(Extracted page text data)
┌────────

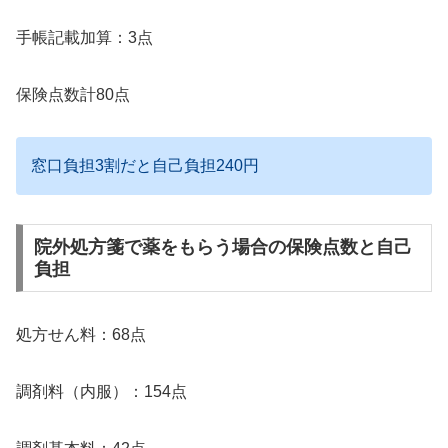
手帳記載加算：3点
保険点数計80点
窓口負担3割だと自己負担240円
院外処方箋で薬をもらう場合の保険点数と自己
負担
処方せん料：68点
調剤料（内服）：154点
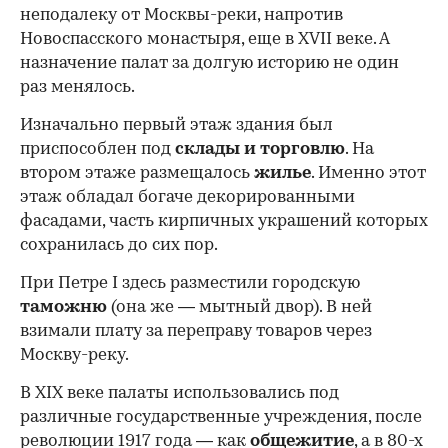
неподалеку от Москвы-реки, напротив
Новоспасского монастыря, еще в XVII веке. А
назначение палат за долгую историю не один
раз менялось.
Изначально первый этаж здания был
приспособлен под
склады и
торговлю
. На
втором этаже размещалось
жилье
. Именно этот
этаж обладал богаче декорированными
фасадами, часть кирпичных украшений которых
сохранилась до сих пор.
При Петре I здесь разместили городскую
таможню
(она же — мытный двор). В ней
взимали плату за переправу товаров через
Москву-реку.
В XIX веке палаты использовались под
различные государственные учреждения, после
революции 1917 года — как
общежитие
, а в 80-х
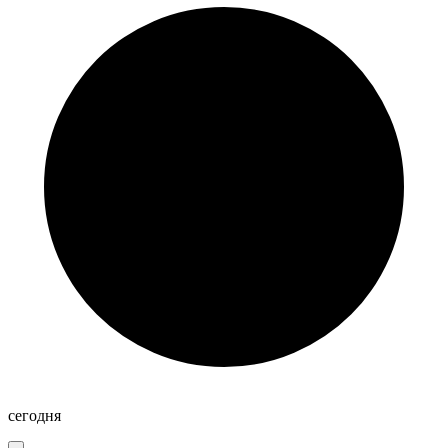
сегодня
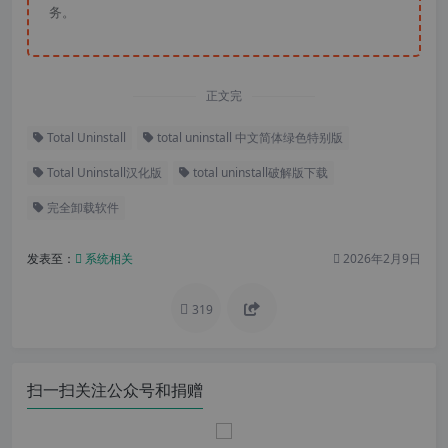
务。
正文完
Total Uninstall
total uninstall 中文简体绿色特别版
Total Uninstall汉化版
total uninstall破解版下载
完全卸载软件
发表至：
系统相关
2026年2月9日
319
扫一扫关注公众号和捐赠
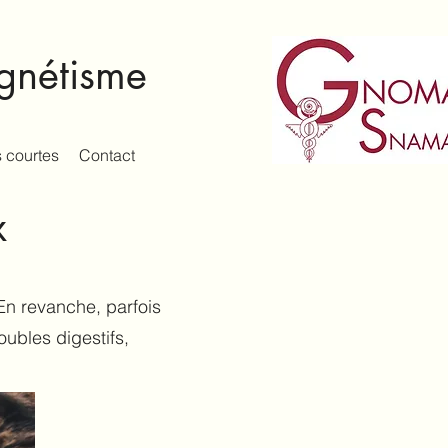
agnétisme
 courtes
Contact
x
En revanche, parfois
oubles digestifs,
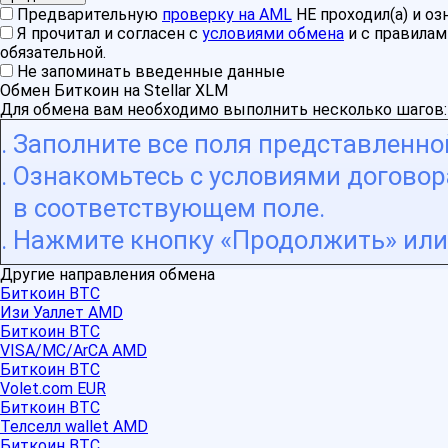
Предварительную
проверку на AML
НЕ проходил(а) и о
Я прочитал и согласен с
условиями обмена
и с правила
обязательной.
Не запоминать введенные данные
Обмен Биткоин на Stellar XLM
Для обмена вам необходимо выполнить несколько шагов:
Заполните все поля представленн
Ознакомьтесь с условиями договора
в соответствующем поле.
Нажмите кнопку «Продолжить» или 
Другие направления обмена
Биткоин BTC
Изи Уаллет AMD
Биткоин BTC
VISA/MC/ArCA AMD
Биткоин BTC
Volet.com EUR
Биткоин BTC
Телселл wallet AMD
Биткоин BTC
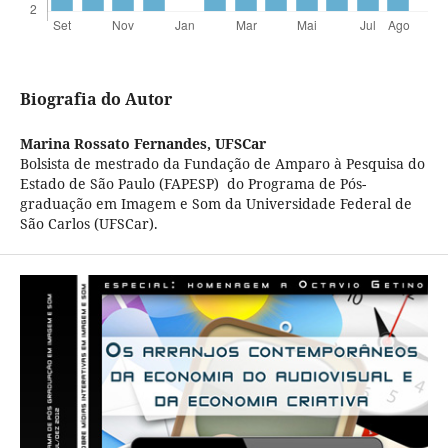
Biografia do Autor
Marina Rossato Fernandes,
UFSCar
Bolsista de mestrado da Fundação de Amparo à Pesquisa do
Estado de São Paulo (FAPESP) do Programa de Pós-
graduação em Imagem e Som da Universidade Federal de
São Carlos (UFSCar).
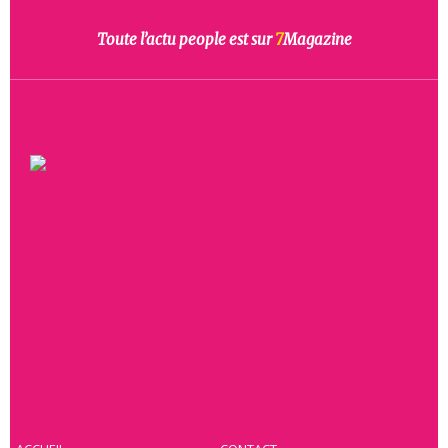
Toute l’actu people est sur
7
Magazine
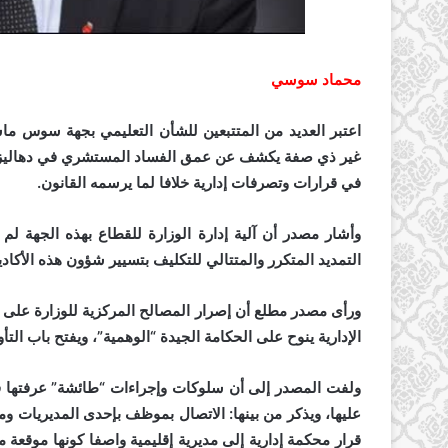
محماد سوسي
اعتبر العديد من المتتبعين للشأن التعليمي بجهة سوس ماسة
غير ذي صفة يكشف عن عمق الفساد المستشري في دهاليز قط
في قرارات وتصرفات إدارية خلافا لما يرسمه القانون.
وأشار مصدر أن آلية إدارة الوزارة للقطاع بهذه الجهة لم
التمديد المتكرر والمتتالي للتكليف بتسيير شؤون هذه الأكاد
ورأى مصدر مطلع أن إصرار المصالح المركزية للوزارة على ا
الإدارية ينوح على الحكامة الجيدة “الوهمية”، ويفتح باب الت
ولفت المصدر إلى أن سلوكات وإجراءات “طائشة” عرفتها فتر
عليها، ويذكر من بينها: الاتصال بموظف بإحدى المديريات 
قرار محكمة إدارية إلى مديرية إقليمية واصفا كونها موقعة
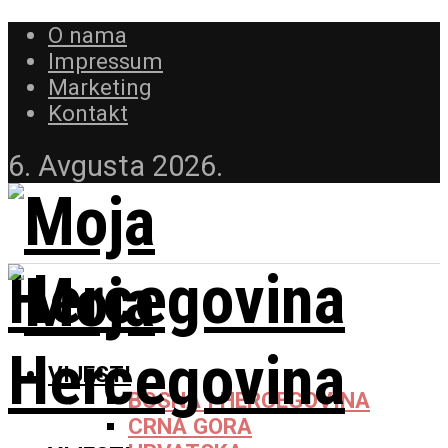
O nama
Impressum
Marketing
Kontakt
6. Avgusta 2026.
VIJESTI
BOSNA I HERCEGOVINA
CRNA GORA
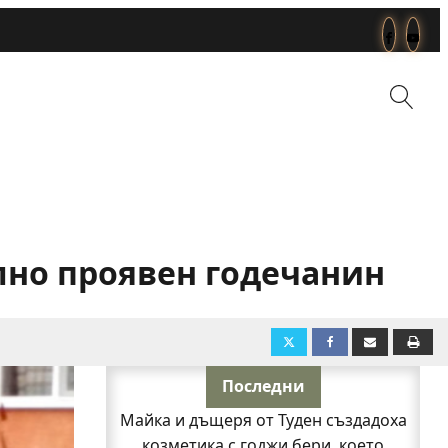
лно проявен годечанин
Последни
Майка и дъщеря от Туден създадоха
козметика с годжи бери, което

└────────
┌────────

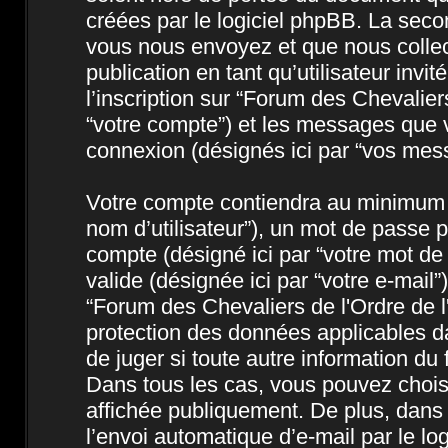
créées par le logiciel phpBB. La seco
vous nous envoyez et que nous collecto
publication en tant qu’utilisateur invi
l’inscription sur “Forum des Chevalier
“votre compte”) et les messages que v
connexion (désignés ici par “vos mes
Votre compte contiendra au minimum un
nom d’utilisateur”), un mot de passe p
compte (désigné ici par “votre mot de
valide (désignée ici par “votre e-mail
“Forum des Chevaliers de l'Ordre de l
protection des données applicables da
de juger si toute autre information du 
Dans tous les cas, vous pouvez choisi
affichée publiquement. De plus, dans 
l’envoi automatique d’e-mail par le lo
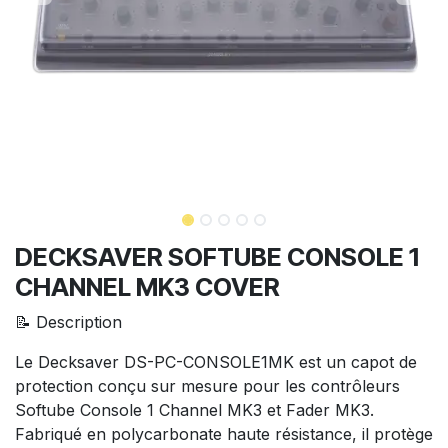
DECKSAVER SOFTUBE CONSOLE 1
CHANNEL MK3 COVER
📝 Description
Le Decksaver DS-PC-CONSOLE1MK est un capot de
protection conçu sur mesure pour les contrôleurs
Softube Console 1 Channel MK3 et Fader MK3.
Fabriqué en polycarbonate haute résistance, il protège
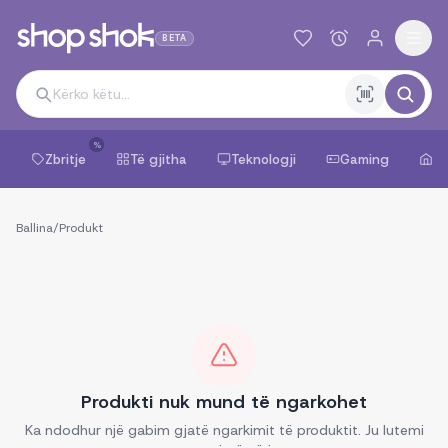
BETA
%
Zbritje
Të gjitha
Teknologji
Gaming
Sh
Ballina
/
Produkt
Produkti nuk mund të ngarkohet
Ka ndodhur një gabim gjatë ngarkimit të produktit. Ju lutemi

└────────
┌────────

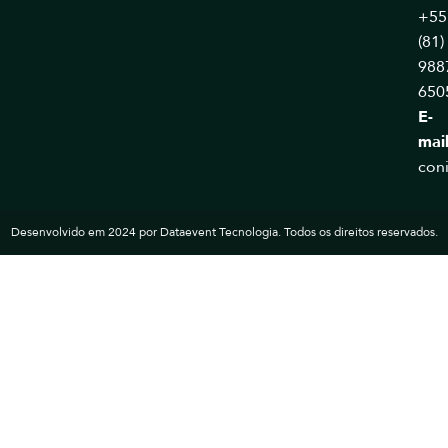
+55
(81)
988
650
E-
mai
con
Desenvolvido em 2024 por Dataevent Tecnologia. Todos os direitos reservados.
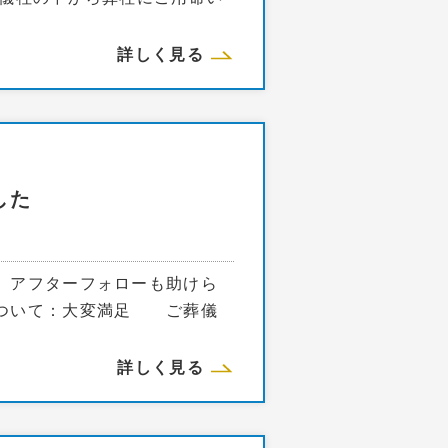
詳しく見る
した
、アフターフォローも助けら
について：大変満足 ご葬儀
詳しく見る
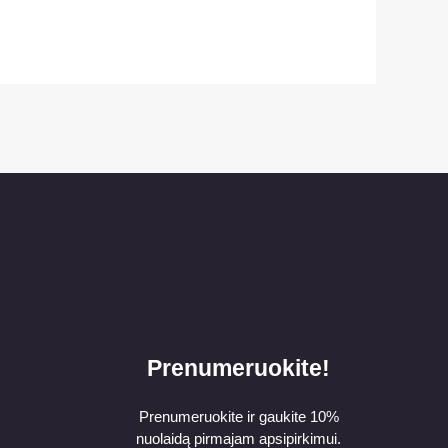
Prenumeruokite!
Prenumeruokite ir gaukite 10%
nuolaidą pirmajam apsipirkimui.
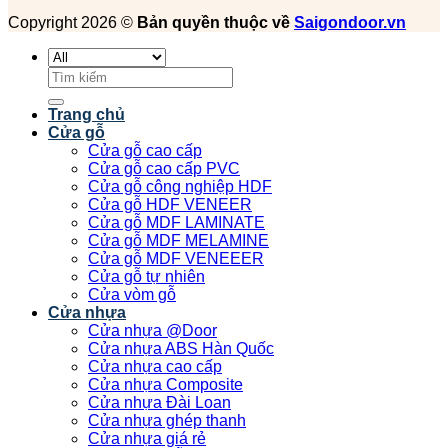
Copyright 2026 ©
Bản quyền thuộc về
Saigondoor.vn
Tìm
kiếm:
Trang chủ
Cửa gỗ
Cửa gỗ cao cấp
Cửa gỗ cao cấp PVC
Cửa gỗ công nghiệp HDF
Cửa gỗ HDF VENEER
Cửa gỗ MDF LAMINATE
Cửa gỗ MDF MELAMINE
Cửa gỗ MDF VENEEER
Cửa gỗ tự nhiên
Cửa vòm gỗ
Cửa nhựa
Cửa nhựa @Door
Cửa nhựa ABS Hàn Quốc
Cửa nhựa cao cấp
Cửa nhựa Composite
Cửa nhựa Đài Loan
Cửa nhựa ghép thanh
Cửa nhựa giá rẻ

└────────

:: WHAT TO PRODUCE ::
Reproduce exactly the lines of the data above that run from the line with "BOSNA I HERCEGOVINA" down to the line with "козметика с годжи бери, което", both ends included. Pictures do not belong in the copy.

:: EXERCISE RESPONSE ::
BOSNA I HERCEGOVINA
CRNA GORA
лно проявен годечанин
Последни
Майка и дъщеря от Туден създадоха
козметика с годжи бери, което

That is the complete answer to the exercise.